Atomkraftwerke lahmgelegt
«Sandy» hat mehreren Atomkraftwerken im Osten der USA Probleme bereitet: In der ältesten Anlage des Landes wurde wegen Hochwassers in Folge des Exhurrikans ein Alarm ausgerufen, in einem weiteren Kraftwerk wurde ein Reaktor abgeschaltet.
Das Kraftwerk Oyster Creek im Staat New Jersey war bereits vor der Ankunft von «Sandy» zu Wartungsarbeiten vom Netz genommen worden. Nach Angaben der Atomregulierungsbehörde (NRC) wurde gegen 19.00 Uhr Ortszeit ein «ungewöhnliches Ereignis» ausgerufen, als das Wasser eine bestimmte Höhe erreichte. Knapp zwei Stunden später wurde die Lage zum «Alarmzustand» hochgestuft, die zweitniedrigste von vier Stufen.
Keine Gefahr
Im Kernkraftwerk Indian Point, rund 70 Kilometer nördlich von New York, wurde ein Reaktor wegen externer Probleme des Stromnetzes abgeschaltet, wie die Betreiberfirma Entergy mitteilte. Für Beschäftigte oder die Öffentlichkeit bestehe keine Gefahr. Ein weiterer Reaktor des Kraftwerks arbeite mit voller Leistung.

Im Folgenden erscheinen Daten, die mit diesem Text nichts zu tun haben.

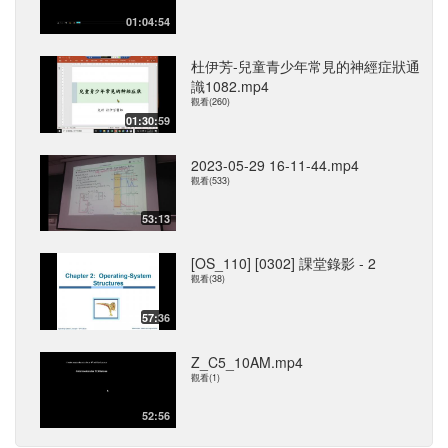
01:04:54
杜伊芳-兒童青少年常見的神經症狀通
識1082.mp4
觀看(260)
01:30:59
2023-05-29 16-11-44.mp4
觀看(533)
53:13
[OS_110] [0302] 課堂錄影 - 2
觀看(38)
57:36
Z_C5_10AM.mp4
觀看(1)
52:56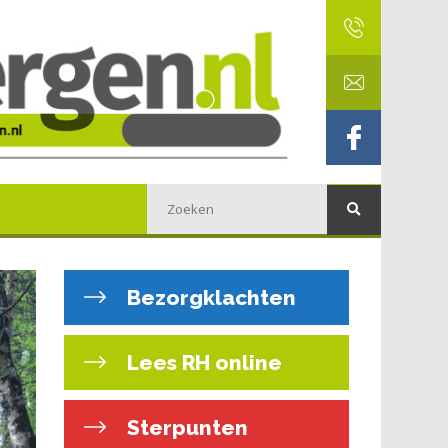
Bezorgklachten
Lees RH online
Sterpunten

Nach offiziellen Angaben sind alle US-Atomkraftwerke weiterhin in einem sicheren Zustand. Die Wassermassen bei Oyster Creek in der Nähe des Atlantiks sollten innerhalb der kommenden Stunden zurückgehen. Oyster Creek ging 1969 ans Netz und liefert neun Prozent des in New Jersey verbrauchten Stroms. 2019 soll die Anlage geschlossen werden. Sie ist nach Angaben der NRC wasserdicht und in der Lage, Hurrikanen standzuhalten.
«Bounty» in Not
Bei einer dramatischen Rettungsaktion brachten zwei Hubschrauber der US-Küstenwache 14 Besatzungsmitglieder des Filmschiffs «Bounty» in Sicherheit. Eine Stunden später geborgene Frau starb. Der Kapitän des Schiffes wurde zunächst weiter vermisst. Der aus dem Hollywood-Klassiker «Die Meuterei auf der Bounty» von 1962 bekannte Großsegler war etwa 150 Kilometer südöstlich von North Carolina in Seenot geraten und aufgegeben worden.
Die Sturmschäden könnten sich nach Ansicht von Fachleuten auf etwa drei Milliarden Dollar (2,3 Milliarden Euro) belaufen. Insgesamt könnten rund 60 Millionen Menschen die Auswirkungen «Sandys» zu spüren bekommen, schätzte der Energieversorger National Grid.